When I'm asked how many children I have I answer three, but I think four. Our second child, Aoife, was triploid, she had three of each chromosome instead of the usual two. This is different to trisomy, an extra copy of a single chromosome, Aoife had an extra copy of every chromosome. A baby with triploid is doomed, almost all miscarry, usually early in the pregnancy. The few that survive to birth die soon after.

Aoife was not born alive but she did survive six months of pregnancy. Her place in the world is tiny, she never experienced life outside the womb, no one ever heard her cry, no one ever saw her smile, only three people were at her funeral. What we do know about her is that she had a tremendous will to live. Although her harsh fate was written into her cells, she survived for six months in the womb. We also know how much we loved her. Although her main experience of life was dying, she was loved. I believe that means something, not just to me and my wife, but also to her, our daughter, to Aoife.

We decided we wanted to spare Aoife the death she would have had if she was born, the failure of her organs that would have followed when her body was no longer sustained by the womb. We loved her, and though we sometimes wish she could have died in our arms, we decided that termination was kinder to her. It was kinder to us too, particularly to my wife, carrying a dying child is a huge mental and physical burden.

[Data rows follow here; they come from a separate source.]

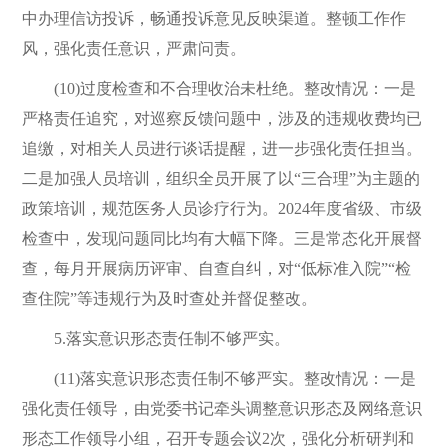
中办理信访投诉，畅通投诉意见反映渠道。整顿工作作
风，强化责任意识，严肃问责。
(10)过度检查和不合理收治未杜绝。整改情况：一是
严格责任追究，对巡察反馈问题中，涉及的违规收费均已
追缴，对相关人员进行谈话提醒，进一步强化责任担当。
二是加强人员培训，组织全员开展了以“三合理”为主题的
政策培训，规范医务人员诊疗行为。2024年度省级、市级
检查中，发现问题同比均有大幅下降。三是常态化开展督
查，每月开展病历评审、自查自纠，对“低标准入院”“检
查住院”等违规行为及时查处并督促整改。
5.落实意识形态责任制不够严实。
(11)落实意识形态责任制不够严实。整改情况：一是
强化责任领导，由党委书记牵头调整意识形态及网络意识
形态工作领导小组，召开专题会议2次，强化分析研判和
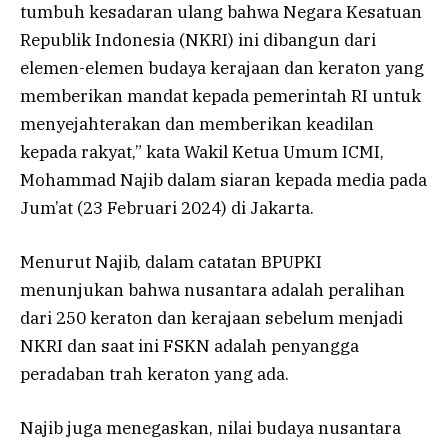
tumbuh kesadaran ulang bahwa Negara Kesatuan
Republik Indonesia (NKRI) ini dibangun dari
elemen-elemen budaya kerajaan dan keraton yang
memberikan mandat kepada pemerintah RI untuk
menyejahterakan dan memberikan keadilan
kepada rakyat,” kata Wakil Ketua Umum ICMI,
Mohammad Najib dalam siaran kepada media pada
Jum’at (23 Februari 2024) di Jakarta.
Menurut Najib, dalam catatan BPUPKI
menunjukan bahwa nusantara adalah peralihan
dari 250 keraton dan kerajaan sebelum menjadi
NKRI dan saat ini FSKN adalah penyangga
peradaban trah keraton yang ada.
Najib juga menegaskan, nilai budaya nusantara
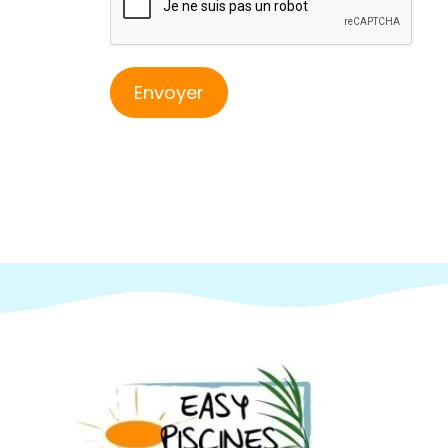
Envoyer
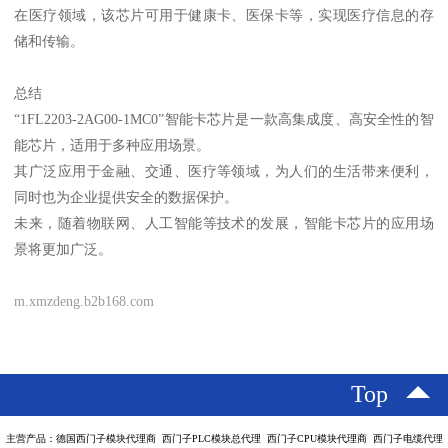
在医疗领域，该芯片可用于健康卡、医保卡等，实现医疗信息的存
储和传输。
总结
“1FL2203-2AG00-1MC0”智能卡芯片是一款高集成度、高安全性的智
能芯片，适用于多种应用场景。
其广泛应用于金融、交通、医疗等领域，为人们的生活带来便利，
同时也为企业提供安全的数据保护。
未来，随着物联网、人工智能等技术的发展，智能卡芯片的应用场
景将更加广泛。
m.xmzdeng.b2b168.com
Top
主营产品：德国西门子模块代理商 西门子PLC模块总代理 西门子CPU模块代理商 西门子电缆代理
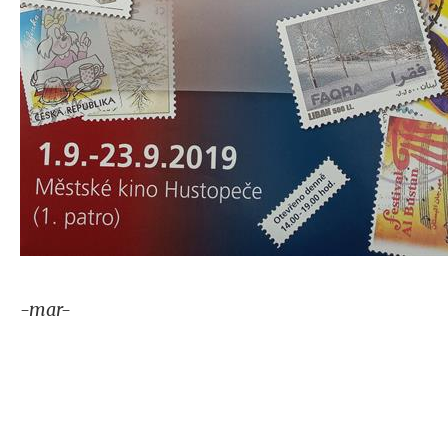
-mar-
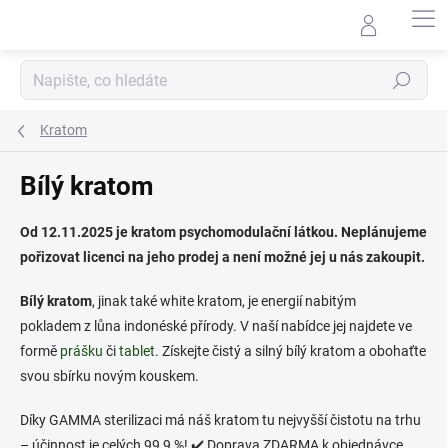
Přejít
na
obsah
Hledat
Kratom
Bílý kratom
Od 12.11.2025 je kratom psychomodulační látkou. Neplánujeme
pořizovat licenci na jeho prodej a není možné jej u nás zakoupit.
Bílý kratom
, jinak také white kratom, je energií nabitým
pokladem
z lůna indonéské přírody. V naší nabídce jej najdete ve
formě
prášku
či
tablet
. Získejte čistý a silný bílý kratom a obohaťte
svou sbírku novým kouskem.
Díky GAMMA sterilizaci má náš kratom tu nejvyšší čistotu na trhu
– účinnost je celých 99,9 %!
✔️ Doprava ZDARMA k objednávce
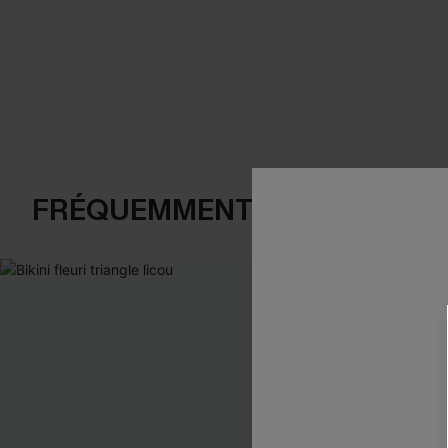
FRÉQUEMMENT ACHETÉS EN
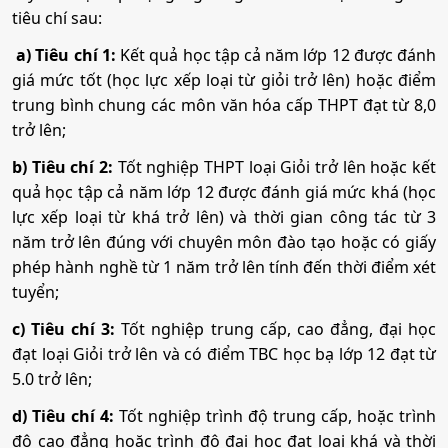
tiêu chí sau:
Mã ngành:
7720115
a) Tiêu chí 1:
Kết quả học tập cả năm lớp 12 được đánh
giá mức tốt (học lực xếp loại từ giỏi trở lên) hoặc điểm
trung bình chung các môn văn hóa cấp THPT đạt từ 8,0
Dược học
trở lên;
Mã ngành:
7720201
b) Tiêu chí 2:
Tốt nghiệp THPT loại Giỏi trở lên hoặc kết
quả học tập cả năm lớp 12 được đánh giá mức khá (học
lực xếp loại từ khá trở lên) và thời gian công tác từ 3
Quản trị dịch vụ du lịch và lữ hành
năm trở lên đúng với chuyên môn đào tạo hoặc có giấy
phép hành nghề từ 1 năm trở lên tính đến thời điểm xét
Mã ngành:
7810103
tuyển;
c) Tiêu chí 3:
Tốt nghiệp trung cấp, cao đẳng, đại học
đạt loại Giỏi trở lên và có điểm TBC học bạ lớp 12 đạt từ
5.0 trở lên;
d) Tiêu chí 4:
Tốt nghiệp trình độ trung cấp, hoặc trình
độ cao đẳng hoặc trình độ đại học đạt loại khá và thời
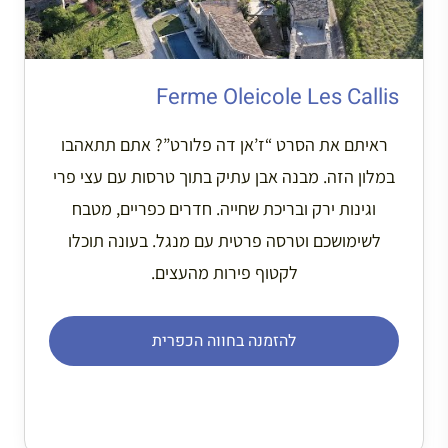
Ferme Oleicole Les Callis
ראיתם את הסרט “ז’אן דה פלורט”? אתם תתאהבו
במלון הזה. מבנה אבן עתיק בתוך טרסות עם עצי פרי
וגינות ירק ובריכת שחייה. חדרים כפריים, מטבח
לשימושכם וטרסה פרטית עם מנגל. בעונה תוכלו
לקטוף פירות מהעצים.
להזמנה בחווה הכפרית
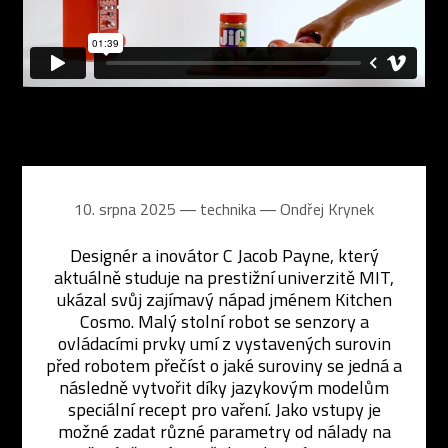
10. srpna 2025 ― technika ―
Ondřej Krynek
Designér a inovátor C Jacob Payne, který
aktuálně studuje na prestižní univerzitě MIT,
ukázal svůj zajímavý nápad jménem Kitchen
Cosmo. Malý stolní robot se senzory a
ovládacími prvky umí z vystavených surovin
před robotem přečíst o jaké suroviny se jedná a
následně vytvořit díky jazykovým modelům
speciální recept pro vaření. Jako vstupy je
možné zadat různé parametry od nálady na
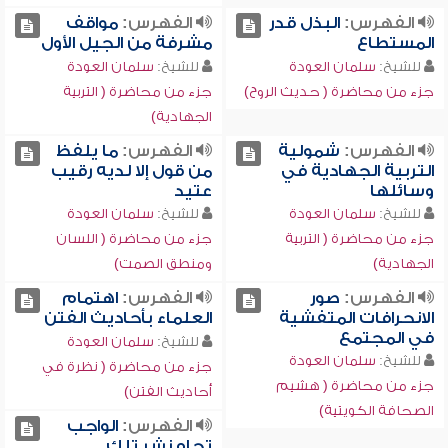
الفهرس:
البذل قدر
الفهرس:
مواقف
المستطاع
مشرفة من الجيل الأول
للشيخ:
سلمان العودة
للشيخ:
سلمان العودة
جزء من محاضرة ( حديث الروح)
جزء من محاضرة ( التربية
الجهادية)
الفهرس:
شمولية
الفهرس:
ما يلفظ
التربية الجهادية في
من قول إلا لديه رقيب
وسائلها
عتيد
للشيخ:
سلمان العودة
للشيخ:
سلمان العودة
جزء من محاضرة ( التربية
جزء من محاضرة ( اللسان
الجهادية)
ومنطق الصمت)
الفهرس:
صور
الفهرس:
اهتمام
الانحرافات المتفشية
العلماء بأحاديث الفتن
في المجتمع
للشيخ:
سلمان العودة
للشيخ:
سلمان العودة
جزء من محاضرة ( نظرة في
جزء من محاضرة ( هشيم
أحاديث الفتن)
الصحافة الكويتية)
الفهرس:
الواجب
تجاه نشر تلك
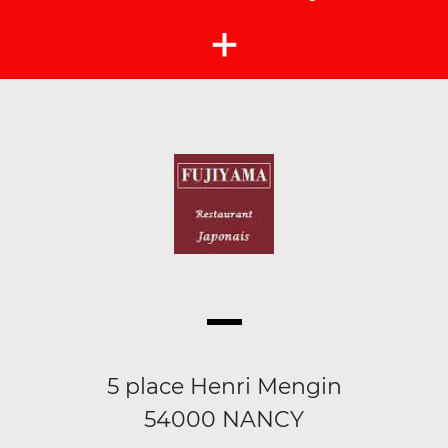
+
5 place Henri Mengin
54000 NANCY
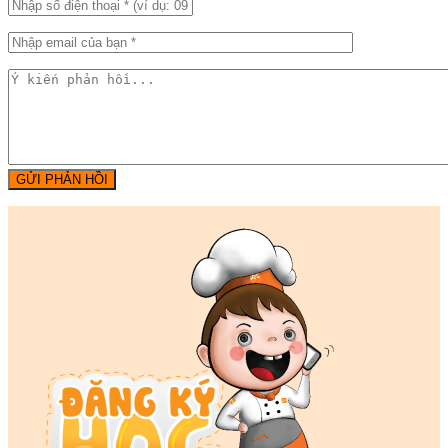
GỬI PHẢN HỒI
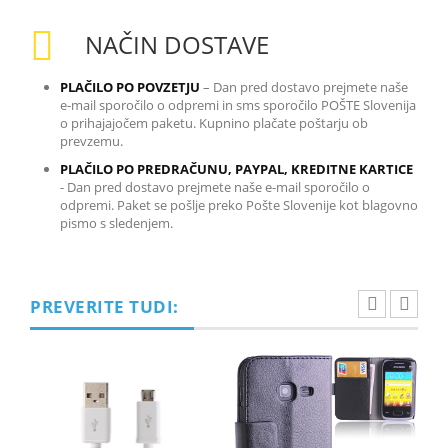
NAČIN DOSTAVE
PLAČILO PO POVZETJU
– Dan pred dostavo prejmete naše
e-mail sporočilo o odpremi in sms sporočilo POŠTE Slovenija
o prihajajočem paketu. Kupnino plačate poštarju ob
prevzemu.
PLAČILO PO PREDRAČUNU, PAYPAL, KREDITNE KARTICE
-
Dan pred dostavo prejmete naše e-mail sporočilo o
odpremi. Paket se pošlje preko Pošte Slovenije kot blagovno
pismo s sledenjem.
PREVERITE TUDI:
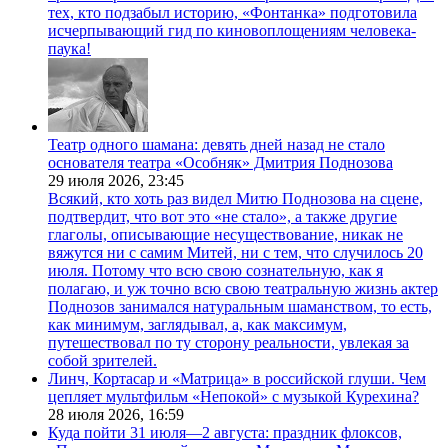
тех, кто подзабыл историю, «Фонтанка» подготовила
исчерпывающий гид по киновоплощениям человека-
паука!
Театр одного шамана: девять дней назад не стало
основателя театра «Особняк» Дмитрия Поднозова
29 июля 2026,
23:45
Всякий, кто хоть раз видел Митю Поднозова на сцене,
подтвердит, что вот это «не стало», а также другие
глаголы, описывающие несуществование, никак не
вяжутся ни с самим Митей, ни с тем, что случилось 20
июля. Потому что всю свою сознательную, как я
полагаю, и уж точно всю свою театральную жизнь актер
Поднозов занимался натуральным шаманством, то есть,
как минимум, заглядывал, а, как максимум,
путешествовал по ту сторону реальности, увлекая за
собой зрителей.
Линч, Кортасар и «Матрица» в российской глуши. Чем
цепляет мультфильм «Непокой» с музыкой Курехина?
28 июля 2026,
16:59
Куда пойти 31 июля—2 августа: праздник флоксов,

This decision was both awful and difficult, but we feel that, according to our beliefs, we made the right choice. We understand that other people, acting with an equally good conscience, might decide differently to us. A parent in this situation does their best to do the right thing. We love Aoife and since she was triploid, we cannot wish she could have survived, she could not. We cannot wish that she was anyone but who she was. Most of all we are glad of her life and, though years have passed, we continue to mourn her absence.

I think it was wrong we had to travel to England for the termination. It was cruel to me and crueler still to my wife. An already almost unimaginably difficult situation was prolonged, made more complex and more difficult by the legal situation. With our hearts broken for our doomed child, we had to play the part of criminals and travel across a border to do something that would have been illegal at home.

I don't think the current legal and constitutional restrictions on terminations accord with Ireland's traditional values of compassion and tolerance. I don't believe these restrictions have the support of the Irish electorate.